If a company feels that it has customers by the short-and-curly hairs, then they’re not exactly going to care about honesty, customer service, or basic human decency. They’re going to feel like they can do whatever they want to customers and their victims won’t have any choice but to take it. (This is exactly why we have such stringent laws around monopolies!)
Thankfully, Christians don’t have the luxury of unwarranted, uncontested privilege anymore, nor the power to compel compliance as they did in the “good ole days” they often pine for.
The more choices consumers have, on the flip side, and the less costly it is to them to sever a business relationship they don’t want anymore, the less leeway businesses have to mistreat them.
In the end, that might well be Al Mohler’s big problem with churn: it shows that his business is losing its power in such a tangible way that he has no choice but to demonize his ex-customers as ferociously as he can. If he had a way to sell the religion in such a way that it actually made sense to “purchase” it, he already would have gone that route. Instead, what he’s got are insults, wild speculation, dehumanization, belittlement, and dishonesty.
Really, who wouldn’t want to join a religion whose god apparently is totally on board with what followers like him are doing? (Answer: a lot, as in a lot a lot, of people.)

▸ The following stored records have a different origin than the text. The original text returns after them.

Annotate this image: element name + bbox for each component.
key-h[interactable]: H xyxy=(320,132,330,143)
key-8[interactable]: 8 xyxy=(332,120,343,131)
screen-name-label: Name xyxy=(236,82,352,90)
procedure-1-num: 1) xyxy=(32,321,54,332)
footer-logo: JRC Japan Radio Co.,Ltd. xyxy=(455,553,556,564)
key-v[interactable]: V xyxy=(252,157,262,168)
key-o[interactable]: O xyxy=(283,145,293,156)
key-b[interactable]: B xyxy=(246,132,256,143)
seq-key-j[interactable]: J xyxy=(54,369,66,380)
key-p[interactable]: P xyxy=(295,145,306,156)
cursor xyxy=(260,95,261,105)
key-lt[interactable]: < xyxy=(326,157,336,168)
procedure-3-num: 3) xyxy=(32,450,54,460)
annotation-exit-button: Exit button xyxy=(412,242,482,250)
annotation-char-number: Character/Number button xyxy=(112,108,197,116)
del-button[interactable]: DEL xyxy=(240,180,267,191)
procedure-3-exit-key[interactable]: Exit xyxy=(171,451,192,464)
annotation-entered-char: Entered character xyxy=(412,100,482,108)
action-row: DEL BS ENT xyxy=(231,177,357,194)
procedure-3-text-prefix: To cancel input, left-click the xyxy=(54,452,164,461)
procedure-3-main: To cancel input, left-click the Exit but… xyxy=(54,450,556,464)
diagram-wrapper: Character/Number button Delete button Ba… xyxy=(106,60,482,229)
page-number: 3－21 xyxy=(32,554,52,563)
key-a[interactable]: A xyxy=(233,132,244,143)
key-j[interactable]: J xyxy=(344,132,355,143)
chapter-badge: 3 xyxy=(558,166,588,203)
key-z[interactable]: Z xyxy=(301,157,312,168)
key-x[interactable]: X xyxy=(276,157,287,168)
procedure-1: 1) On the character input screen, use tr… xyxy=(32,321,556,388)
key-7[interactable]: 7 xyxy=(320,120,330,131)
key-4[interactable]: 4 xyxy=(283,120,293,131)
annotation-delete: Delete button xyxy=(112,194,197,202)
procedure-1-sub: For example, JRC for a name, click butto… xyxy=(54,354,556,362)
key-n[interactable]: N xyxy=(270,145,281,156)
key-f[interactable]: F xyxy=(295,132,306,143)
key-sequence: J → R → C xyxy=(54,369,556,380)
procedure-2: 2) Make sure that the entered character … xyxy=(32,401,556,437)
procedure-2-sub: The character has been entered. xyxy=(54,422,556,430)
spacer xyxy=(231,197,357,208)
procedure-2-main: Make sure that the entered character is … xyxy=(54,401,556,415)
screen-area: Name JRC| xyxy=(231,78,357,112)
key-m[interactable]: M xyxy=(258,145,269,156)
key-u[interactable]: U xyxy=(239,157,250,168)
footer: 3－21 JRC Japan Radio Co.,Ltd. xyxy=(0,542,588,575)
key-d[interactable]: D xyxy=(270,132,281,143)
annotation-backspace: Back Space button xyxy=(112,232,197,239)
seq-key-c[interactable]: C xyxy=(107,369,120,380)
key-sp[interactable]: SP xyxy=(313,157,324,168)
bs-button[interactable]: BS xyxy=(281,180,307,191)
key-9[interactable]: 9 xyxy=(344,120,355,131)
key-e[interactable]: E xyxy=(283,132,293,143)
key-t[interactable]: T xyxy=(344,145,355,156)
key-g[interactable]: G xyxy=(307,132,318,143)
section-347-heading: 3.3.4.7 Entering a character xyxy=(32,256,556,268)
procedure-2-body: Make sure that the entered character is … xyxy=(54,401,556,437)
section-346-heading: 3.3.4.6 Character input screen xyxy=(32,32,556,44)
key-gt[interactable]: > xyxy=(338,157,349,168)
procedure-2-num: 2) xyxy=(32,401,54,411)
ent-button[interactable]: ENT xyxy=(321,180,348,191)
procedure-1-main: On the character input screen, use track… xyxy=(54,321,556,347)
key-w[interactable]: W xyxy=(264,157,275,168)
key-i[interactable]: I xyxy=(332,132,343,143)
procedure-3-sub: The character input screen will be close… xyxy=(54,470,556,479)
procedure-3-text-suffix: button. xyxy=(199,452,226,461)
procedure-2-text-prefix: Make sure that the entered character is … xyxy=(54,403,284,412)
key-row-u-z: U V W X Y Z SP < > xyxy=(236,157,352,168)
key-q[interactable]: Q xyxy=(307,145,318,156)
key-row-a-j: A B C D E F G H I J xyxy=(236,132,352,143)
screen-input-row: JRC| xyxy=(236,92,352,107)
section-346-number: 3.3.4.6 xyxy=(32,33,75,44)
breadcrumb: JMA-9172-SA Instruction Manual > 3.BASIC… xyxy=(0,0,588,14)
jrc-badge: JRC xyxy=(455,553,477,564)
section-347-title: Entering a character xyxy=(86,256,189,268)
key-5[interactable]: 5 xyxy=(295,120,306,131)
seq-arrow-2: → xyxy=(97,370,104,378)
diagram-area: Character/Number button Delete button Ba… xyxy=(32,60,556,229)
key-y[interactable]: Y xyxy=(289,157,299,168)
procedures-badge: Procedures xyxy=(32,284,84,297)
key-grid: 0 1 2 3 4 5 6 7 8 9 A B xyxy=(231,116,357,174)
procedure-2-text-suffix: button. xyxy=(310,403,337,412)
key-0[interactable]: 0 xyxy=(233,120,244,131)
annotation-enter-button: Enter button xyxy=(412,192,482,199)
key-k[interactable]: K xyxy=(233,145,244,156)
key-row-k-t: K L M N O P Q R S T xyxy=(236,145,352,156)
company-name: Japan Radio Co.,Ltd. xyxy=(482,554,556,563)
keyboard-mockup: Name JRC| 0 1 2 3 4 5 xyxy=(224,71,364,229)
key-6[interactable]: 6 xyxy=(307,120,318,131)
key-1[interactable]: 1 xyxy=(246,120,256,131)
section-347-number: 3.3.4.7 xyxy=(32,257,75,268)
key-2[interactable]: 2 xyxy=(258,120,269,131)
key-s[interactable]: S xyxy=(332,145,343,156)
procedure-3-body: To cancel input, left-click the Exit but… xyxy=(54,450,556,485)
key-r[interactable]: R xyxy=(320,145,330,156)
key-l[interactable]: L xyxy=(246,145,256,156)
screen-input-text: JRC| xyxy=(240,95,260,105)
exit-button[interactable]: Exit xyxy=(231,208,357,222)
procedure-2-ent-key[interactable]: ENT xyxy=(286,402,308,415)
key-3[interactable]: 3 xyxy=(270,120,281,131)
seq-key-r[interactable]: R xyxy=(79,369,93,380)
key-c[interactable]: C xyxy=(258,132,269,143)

Out of every single reaction that Christians could possibly have to the growing churn rate in their religion, this is without question the most nonsensical, offensive, ineffective, and counter-productive one they could have decided to run with. I don’t know about you, but when a business’ representative blames me for or wants to argue with me about my decision to sever ties, I generally think their behavior is a good sign that I did the right thing. Nor do I ever feel inclined to renew my patronage of a business whose representatives or owners treated me like that.

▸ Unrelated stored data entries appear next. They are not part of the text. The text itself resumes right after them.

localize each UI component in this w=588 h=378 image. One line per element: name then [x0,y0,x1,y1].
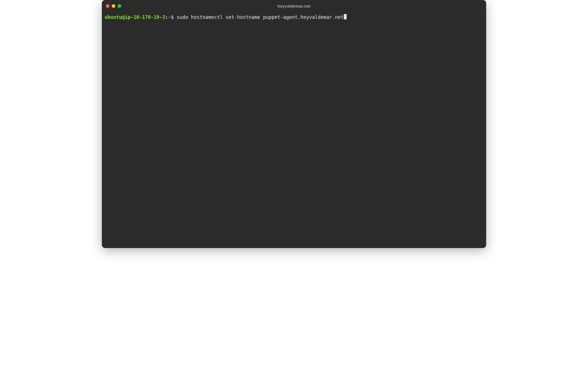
minimize-icon[interactable] [112,4,115,8]
terminal-window: heyvaldemar.net ubuntu@ip-10-170-19-3:~$… [102,0,486,248]
prompt-path: ~ [168,14,171,21]
prompt-symbol: $ [171,14,176,21]
prompt-colon: : [165,14,168,21]
cursor-icon [344,14,347,19]
command-text: sudo hostnamectl set-hostname puppet-age… [177,14,344,21]
traffic-lights [106,4,121,8]
window-title: heyvaldemar.net [102,4,486,8]
titlebar: heyvaldemar.net [102,0,486,12]
terminal-line: ubuntu@ip-10-170-19-3:~$ sudo hostnamect… [105,14,483,21]
maximize-icon[interactable] [118,4,121,8]
close-icon[interactable] [106,4,109,8]
prompt-user-host: ubuntu@ip-10-170-19-3 [105,14,165,21]
terminal-body[interactable]: ubuntu@ip-10-170-19-3:~$ sudo hostnamect… [102,12,486,248]
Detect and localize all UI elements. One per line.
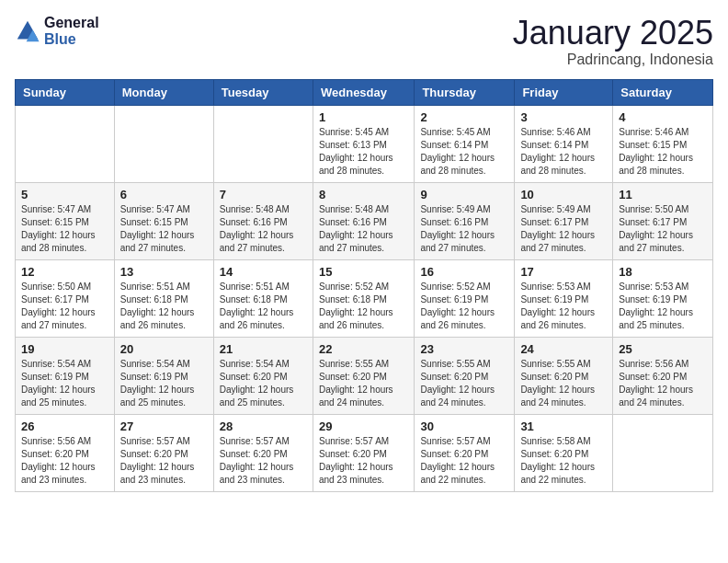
calendar-cell: 5Sunrise: 5:47 AM Sunset: 6:15 PM Daylig… bbox=[16, 182, 115, 259]
day-info: Sunrise: 5:51 AM Sunset: 6:18 PM Dayligh… bbox=[120, 281, 208, 332]
day-info: Sunrise: 5:57 AM Sunset: 6:20 PM Dayligh… bbox=[120, 435, 208, 487]
day-number: 2 bbox=[420, 110, 508, 124]
day-info: Sunrise: 5:57 AM Sunset: 6:20 PM Dayligh… bbox=[220, 435, 307, 487]
day-info: Sunrise: 5:46 AM Sunset: 6:15 PM Dayligh… bbox=[619, 126, 707, 178]
calendar-week-row: 5Sunrise: 5:47 AM Sunset: 6:15 PM Daylig… bbox=[16, 182, 713, 259]
day-info: Sunrise: 5:52 AM Sunset: 6:18 PM Dayligh… bbox=[319, 281, 408, 332]
day-info: Sunrise: 5:45 AM Sunset: 6:13 PM Dayligh… bbox=[319, 126, 408, 178]
day-info: Sunrise: 5:55 AM Sunset: 6:20 PM Dayligh… bbox=[520, 358, 607, 409]
day-info: Sunrise: 5:49 AM Sunset: 6:16 PM Dayligh… bbox=[420, 203, 508, 255]
calendar-cell: 24Sunrise: 5:55 AM Sunset: 6:20 PM Dayli… bbox=[515, 337, 613, 414]
calendar-week-row: 19Sunrise: 5:54 AM Sunset: 6:19 PM Dayli… bbox=[16, 337, 713, 414]
day-number: 17 bbox=[520, 265, 607, 279]
day-number: 16 bbox=[420, 265, 508, 279]
calendar-cell: 7Sunrise: 5:48 AM Sunset: 6:16 PM Daylig… bbox=[213, 182, 313, 259]
day-info: Sunrise: 5:58 AM Sunset: 6:20 PM Dayligh… bbox=[520, 435, 607, 487]
day-number: 7 bbox=[220, 188, 307, 201]
calendar-cell: 13Sunrise: 5:51 AM Sunset: 6:18 PM Dayli… bbox=[114, 259, 213, 337]
day-header-monday: Monday bbox=[114, 79, 213, 105]
calendar-cell: 28Sunrise: 5:57 AM Sunset: 6:20 PM Dayli… bbox=[213, 414, 313, 491]
calendar-week-row: 1Sunrise: 5:45 AM Sunset: 6:13 PM Daylig… bbox=[16, 105, 713, 182]
day-number: 3 bbox=[520, 110, 607, 124]
day-info: Sunrise: 5:45 AM Sunset: 6:14 PM Dayligh… bbox=[420, 126, 508, 178]
day-number: 30 bbox=[420, 419, 508, 433]
calendar-cell bbox=[114, 105, 213, 182]
logo: General Blue bbox=[15, 15, 99, 48]
calendar-cell: 27Sunrise: 5:57 AM Sunset: 6:20 PM Dayli… bbox=[114, 414, 213, 491]
calendar-cell: 11Sunrise: 5:50 AM Sunset: 6:17 PM Dayli… bbox=[613, 182, 713, 259]
calendar-cell: 22Sunrise: 5:55 AM Sunset: 6:20 PM Dayli… bbox=[313, 337, 414, 414]
day-number: 24 bbox=[520, 342, 607, 356]
day-number: 12 bbox=[21, 265, 108, 279]
day-info: Sunrise: 5:49 AM Sunset: 6:17 PM Dayligh… bbox=[520, 203, 607, 255]
calendar-cell: 21Sunrise: 5:54 AM Sunset: 6:20 PM Dayli… bbox=[213, 337, 313, 414]
day-number: 26 bbox=[21, 419, 108, 433]
day-number: 21 bbox=[220, 342, 307, 356]
day-info: Sunrise: 5:55 AM Sunset: 6:20 PM Dayligh… bbox=[319, 358, 408, 409]
calendar-cell: 17Sunrise: 5:53 AM Sunset: 6:19 PM Dayli… bbox=[515, 259, 613, 337]
day-number: 14 bbox=[220, 265, 307, 279]
calendar-cell: 4Sunrise: 5:46 AM Sunset: 6:15 PM Daylig… bbox=[613, 105, 713, 182]
day-header-friday: Friday bbox=[515, 79, 613, 105]
day-number: 13 bbox=[120, 265, 208, 279]
day-info: Sunrise: 5:54 AM Sunset: 6:19 PM Dayligh… bbox=[21, 358, 108, 409]
day-info: Sunrise: 5:54 AM Sunset: 6:20 PM Dayligh… bbox=[220, 358, 307, 409]
day-number: 8 bbox=[319, 188, 408, 201]
day-number: 18 bbox=[619, 265, 707, 279]
calendar-cell: 25Sunrise: 5:56 AM Sunset: 6:20 PM Dayli… bbox=[613, 337, 713, 414]
day-info: Sunrise: 5:48 AM Sunset: 6:16 PM Dayligh… bbox=[220, 203, 307, 255]
day-info: Sunrise: 5:53 AM Sunset: 6:19 PM Dayligh… bbox=[619, 281, 707, 332]
day-number: 10 bbox=[520, 188, 607, 201]
day-info: Sunrise: 5:57 AM Sunset: 6:20 PM Dayligh… bbox=[319, 435, 408, 487]
logo-icon bbox=[15, 18, 40, 44]
day-info: Sunrise: 5:47 AM Sunset: 6:15 PM Dayligh… bbox=[21, 203, 108, 255]
title-block: January 2025 Padrincang, Indonesia bbox=[513, 15, 713, 68]
calendar-cell: 9Sunrise: 5:49 AM Sunset: 6:16 PM Daylig… bbox=[415, 182, 515, 259]
calendar-table: SundayMondayTuesdayWednesdayThursdayFrid… bbox=[15, 79, 713, 492]
day-number: 15 bbox=[319, 265, 408, 279]
calendar-cell: 2Sunrise: 5:45 AM Sunset: 6:14 PM Daylig… bbox=[415, 105, 515, 182]
calendar-cell: 26Sunrise: 5:56 AM Sunset: 6:20 PM Dayli… bbox=[16, 414, 115, 491]
day-info: Sunrise: 5:50 AM Sunset: 6:17 PM Dayligh… bbox=[21, 281, 108, 332]
day-info: Sunrise: 5:56 AM Sunset: 6:20 PM Dayligh… bbox=[619, 358, 707, 409]
day-info: Sunrise: 5:54 AM Sunset: 6:19 PM Dayligh… bbox=[120, 358, 208, 409]
day-number: 1 bbox=[319, 110, 408, 124]
day-header-saturday: Saturday bbox=[613, 79, 713, 105]
day-number: 25 bbox=[619, 342, 707, 356]
calendar-cell: 20Sunrise: 5:54 AM Sunset: 6:19 PM Dayli… bbox=[114, 337, 213, 414]
day-info: Sunrise: 5:50 AM Sunset: 6:17 PM Dayligh… bbox=[619, 203, 707, 255]
day-info: Sunrise: 5:47 AM Sunset: 6:15 PM Dayligh… bbox=[120, 203, 208, 255]
day-info: Sunrise: 5:57 AM Sunset: 6:20 PM Dayligh… bbox=[420, 435, 508, 487]
calendar-cell: 23Sunrise: 5:55 AM Sunset: 6:20 PM Dayli… bbox=[415, 337, 515, 414]
logo-text: General Blue bbox=[44, 15, 99, 48]
calendar-cell: 15Sunrise: 5:52 AM Sunset: 6:18 PM Dayli… bbox=[313, 259, 414, 337]
day-info: Sunrise: 5:48 AM Sunset: 6:16 PM Dayligh… bbox=[319, 203, 408, 255]
day-info: Sunrise: 5:52 AM Sunset: 6:19 PM Dayligh… bbox=[420, 281, 508, 332]
calendar-cell: 18Sunrise: 5:53 AM Sunset: 6:19 PM Dayli… bbox=[613, 259, 713, 337]
day-number: 6 bbox=[120, 188, 208, 201]
calendar-cell bbox=[213, 105, 313, 182]
day-info: Sunrise: 5:53 AM Sunset: 6:19 PM Dayligh… bbox=[520, 281, 607, 332]
calendar-week-row: 12Sunrise: 5:50 AM Sunset: 6:17 PM Dayli… bbox=[16, 259, 713, 337]
calendar-cell: 30Sunrise: 5:57 AM Sunset: 6:20 PM Dayli… bbox=[415, 414, 515, 491]
month-title: January 2025 bbox=[513, 15, 713, 52]
day-header-thursday: Thursday bbox=[415, 79, 515, 105]
calendar-cell: 10Sunrise: 5:49 AM Sunset: 6:17 PM Dayli… bbox=[515, 182, 613, 259]
day-info: Sunrise: 5:46 AM Sunset: 6:14 PM Dayligh… bbox=[520, 126, 607, 178]
day-number: 27 bbox=[120, 419, 208, 433]
day-number: 31 bbox=[520, 419, 607, 433]
calendar-cell: 31Sunrise: 5:58 AM Sunset: 6:20 PM Dayli… bbox=[515, 414, 613, 491]
calendar-cell: 1Sunrise: 5:45 AM Sunset: 6:13 PM Daylig… bbox=[313, 105, 414, 182]
day-number: 29 bbox=[319, 419, 408, 433]
day-number: 22 bbox=[319, 342, 408, 356]
day-info: Sunrise: 5:51 AM Sunset: 6:18 PM Dayligh… bbox=[220, 281, 307, 332]
calendar-cell bbox=[613, 414, 713, 491]
day-header-wednesday: Wednesday bbox=[313, 79, 414, 105]
calendar-week-row: 26Sunrise: 5:56 AM Sunset: 6:20 PM Dayli… bbox=[16, 414, 713, 491]
day-number: 20 bbox=[120, 342, 208, 356]
day-number: 5 bbox=[21, 188, 108, 201]
page-header: General Blue January 2025 Padrincang, In… bbox=[15, 15, 713, 68]
day-header-tuesday: Tuesday bbox=[213, 79, 313, 105]
calendar-cell: 16Sunrise: 5:52 AM Sunset: 6:19 PM Dayli… bbox=[415, 259, 515, 337]
location-subtitle: Padrincang, Indonesia bbox=[513, 52, 713, 68]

If Christianity is to survive in the coming generations, its salespeople are going to need to move beyond the blame game and learn how to adapt. Or they’ll continue to refuse and stoutly, smugly, petulantly, belligerently ride their doomed train all the way to Irrelevance-Land–and blaming those who leave every single time for their defections. Either way… well, you know.
Next time, we’re going to talk about the weird form of idolatry that arises from Christians’ inability to lovingly and realistically engage with their own churn rate and the message it sends. See you tomorrow!
* A “gravity issue” is a simple fact that nobody can do anything about, so one must work around and deal with it as best as one can. Complaining about that reality doesn’t help; instead, a much better coping mechanism is to find some way of rising above it to succeed despite it. For example, a person selling satellite-TV subscriptions can’t do anything about the cost of the company’s packages, and all of the salespeople are facing the same obstacle.
** Oglaf is a hugely NSFW webcomic that is well worth the read if you’re okay with adult humor. I just spent a truly ridiculous amount of time looking for that particular strip.